### To do
From the line containing "お問い合わせ (257, 1412)" onward, every line of the entries is to be set down exactly, the last line included.

==================================================

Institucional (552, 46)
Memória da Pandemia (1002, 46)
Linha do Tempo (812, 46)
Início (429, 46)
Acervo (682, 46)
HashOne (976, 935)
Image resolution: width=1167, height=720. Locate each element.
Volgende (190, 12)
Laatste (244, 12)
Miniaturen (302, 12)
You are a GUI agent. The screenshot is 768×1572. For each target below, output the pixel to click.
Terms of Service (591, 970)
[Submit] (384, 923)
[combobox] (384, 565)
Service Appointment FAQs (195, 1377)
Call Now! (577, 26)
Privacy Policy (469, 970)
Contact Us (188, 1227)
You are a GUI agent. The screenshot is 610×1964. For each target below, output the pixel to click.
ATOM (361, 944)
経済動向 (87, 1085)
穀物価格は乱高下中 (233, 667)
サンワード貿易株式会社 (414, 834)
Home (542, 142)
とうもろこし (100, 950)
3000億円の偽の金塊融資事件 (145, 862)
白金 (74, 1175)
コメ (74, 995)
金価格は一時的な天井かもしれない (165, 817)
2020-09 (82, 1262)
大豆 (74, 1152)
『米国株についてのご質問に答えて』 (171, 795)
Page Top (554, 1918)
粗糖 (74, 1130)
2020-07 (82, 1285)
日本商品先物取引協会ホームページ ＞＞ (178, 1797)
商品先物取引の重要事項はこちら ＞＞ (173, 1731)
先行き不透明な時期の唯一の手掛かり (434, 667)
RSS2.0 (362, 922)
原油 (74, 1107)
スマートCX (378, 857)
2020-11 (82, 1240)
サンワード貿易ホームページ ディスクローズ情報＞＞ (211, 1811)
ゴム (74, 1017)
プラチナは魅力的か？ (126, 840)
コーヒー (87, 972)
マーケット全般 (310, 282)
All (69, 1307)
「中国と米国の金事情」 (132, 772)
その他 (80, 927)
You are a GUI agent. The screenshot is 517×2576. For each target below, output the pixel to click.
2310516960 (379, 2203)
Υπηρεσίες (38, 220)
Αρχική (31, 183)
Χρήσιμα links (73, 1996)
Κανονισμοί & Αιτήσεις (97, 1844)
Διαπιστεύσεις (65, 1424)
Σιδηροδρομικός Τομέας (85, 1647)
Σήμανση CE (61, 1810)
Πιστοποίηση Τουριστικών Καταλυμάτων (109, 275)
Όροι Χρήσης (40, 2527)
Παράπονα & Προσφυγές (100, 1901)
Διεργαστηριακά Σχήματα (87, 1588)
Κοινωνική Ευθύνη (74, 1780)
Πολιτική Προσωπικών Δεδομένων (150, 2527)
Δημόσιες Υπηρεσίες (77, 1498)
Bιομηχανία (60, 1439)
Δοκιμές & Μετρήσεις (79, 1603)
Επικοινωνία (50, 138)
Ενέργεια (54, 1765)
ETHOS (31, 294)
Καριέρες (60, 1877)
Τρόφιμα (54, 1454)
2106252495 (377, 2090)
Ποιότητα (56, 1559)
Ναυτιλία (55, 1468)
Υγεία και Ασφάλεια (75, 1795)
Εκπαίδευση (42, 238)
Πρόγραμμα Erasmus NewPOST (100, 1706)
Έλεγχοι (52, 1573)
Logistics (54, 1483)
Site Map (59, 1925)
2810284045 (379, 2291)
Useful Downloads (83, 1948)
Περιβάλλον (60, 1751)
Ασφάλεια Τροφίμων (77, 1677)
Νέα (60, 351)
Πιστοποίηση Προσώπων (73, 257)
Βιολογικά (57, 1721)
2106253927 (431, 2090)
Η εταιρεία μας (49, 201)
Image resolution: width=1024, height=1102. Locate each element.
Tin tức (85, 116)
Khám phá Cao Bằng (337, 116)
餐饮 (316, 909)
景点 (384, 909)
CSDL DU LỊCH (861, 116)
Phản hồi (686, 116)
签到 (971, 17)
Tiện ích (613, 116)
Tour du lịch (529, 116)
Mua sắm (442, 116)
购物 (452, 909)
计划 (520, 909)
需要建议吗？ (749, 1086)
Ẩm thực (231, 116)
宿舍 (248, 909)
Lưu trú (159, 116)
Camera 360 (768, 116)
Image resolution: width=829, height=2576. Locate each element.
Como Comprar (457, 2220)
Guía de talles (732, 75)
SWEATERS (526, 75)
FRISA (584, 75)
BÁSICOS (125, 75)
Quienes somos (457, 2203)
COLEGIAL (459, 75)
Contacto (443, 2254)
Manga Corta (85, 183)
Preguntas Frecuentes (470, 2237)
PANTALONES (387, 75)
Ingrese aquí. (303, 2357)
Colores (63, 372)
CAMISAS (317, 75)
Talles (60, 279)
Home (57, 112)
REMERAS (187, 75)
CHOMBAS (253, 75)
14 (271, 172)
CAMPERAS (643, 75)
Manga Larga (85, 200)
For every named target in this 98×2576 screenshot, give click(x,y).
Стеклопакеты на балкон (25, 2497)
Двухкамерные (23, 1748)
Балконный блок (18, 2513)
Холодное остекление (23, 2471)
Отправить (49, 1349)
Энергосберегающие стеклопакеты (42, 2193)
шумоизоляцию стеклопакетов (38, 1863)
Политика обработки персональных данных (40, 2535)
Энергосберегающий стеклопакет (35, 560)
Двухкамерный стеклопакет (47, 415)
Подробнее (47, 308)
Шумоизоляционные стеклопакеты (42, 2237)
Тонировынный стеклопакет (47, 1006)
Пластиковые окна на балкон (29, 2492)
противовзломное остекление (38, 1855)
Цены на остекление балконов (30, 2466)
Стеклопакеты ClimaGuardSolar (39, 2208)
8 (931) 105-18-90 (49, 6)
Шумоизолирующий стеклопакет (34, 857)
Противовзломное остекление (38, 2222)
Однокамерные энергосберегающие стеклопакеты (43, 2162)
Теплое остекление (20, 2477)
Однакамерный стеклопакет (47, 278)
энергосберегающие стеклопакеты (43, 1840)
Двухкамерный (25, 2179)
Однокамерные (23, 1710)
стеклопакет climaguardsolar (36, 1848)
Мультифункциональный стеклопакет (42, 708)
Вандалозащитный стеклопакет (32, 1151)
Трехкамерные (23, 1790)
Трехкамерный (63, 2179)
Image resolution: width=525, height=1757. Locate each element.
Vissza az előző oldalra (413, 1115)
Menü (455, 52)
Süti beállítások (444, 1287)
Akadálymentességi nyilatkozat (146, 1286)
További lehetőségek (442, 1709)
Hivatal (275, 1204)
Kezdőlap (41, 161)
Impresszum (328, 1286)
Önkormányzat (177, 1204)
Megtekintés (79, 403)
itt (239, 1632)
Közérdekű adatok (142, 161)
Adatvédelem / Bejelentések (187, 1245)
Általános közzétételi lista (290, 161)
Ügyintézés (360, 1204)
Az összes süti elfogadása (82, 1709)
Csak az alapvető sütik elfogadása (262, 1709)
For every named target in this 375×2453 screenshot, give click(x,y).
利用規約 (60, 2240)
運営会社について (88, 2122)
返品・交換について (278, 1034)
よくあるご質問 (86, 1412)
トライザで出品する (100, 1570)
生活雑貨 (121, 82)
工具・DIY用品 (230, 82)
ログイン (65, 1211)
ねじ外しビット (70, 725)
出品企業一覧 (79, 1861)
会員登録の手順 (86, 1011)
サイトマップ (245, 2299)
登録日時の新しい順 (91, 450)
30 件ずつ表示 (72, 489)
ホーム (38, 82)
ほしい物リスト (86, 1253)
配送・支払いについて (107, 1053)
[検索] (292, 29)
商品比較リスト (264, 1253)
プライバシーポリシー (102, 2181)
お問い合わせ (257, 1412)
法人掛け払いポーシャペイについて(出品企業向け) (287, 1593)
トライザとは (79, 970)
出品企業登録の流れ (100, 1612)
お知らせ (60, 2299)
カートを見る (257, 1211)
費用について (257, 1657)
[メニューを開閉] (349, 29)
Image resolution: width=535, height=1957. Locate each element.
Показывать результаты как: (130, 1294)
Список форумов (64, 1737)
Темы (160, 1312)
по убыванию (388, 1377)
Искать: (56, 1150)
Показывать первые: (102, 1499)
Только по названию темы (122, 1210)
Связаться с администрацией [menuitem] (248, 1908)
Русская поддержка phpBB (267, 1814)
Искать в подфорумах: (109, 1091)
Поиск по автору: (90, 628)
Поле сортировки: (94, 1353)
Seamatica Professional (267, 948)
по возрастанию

==================================================

### Solution to the problem
お問い合わせ (257, 1412)
法人掛け払いポーシャペイについて(出品企業向け) (287, 1593)
トライザとは (79, 970)
出品企業登録の流れ (100, 1612)
お知らせ (60, 2299)
カートを見る (257, 1211)
費用について (257, 1657)
[メニューを開閉] (349, 29)
Image resolution: width=535, height=1957. Locate each element.
Показывать результаты как: (130, 1294)
Список форумов (64, 1737)
Темы (160, 1312)
по убыванию (388, 1377)
Искать: (56, 1150)
Показывать первые: (102, 1499)
Только по названию темы (122, 1210)
Связаться с администрацией [menuitem] (248, 1908)
Русская поддержка phpBB (267, 1814)
Искать в подфорумах: (109, 1091)
Поиск по автору: (90, 628)
Поле сортировки: (94, 1353)
Seamatica Professional (267, 948)
по возрастанию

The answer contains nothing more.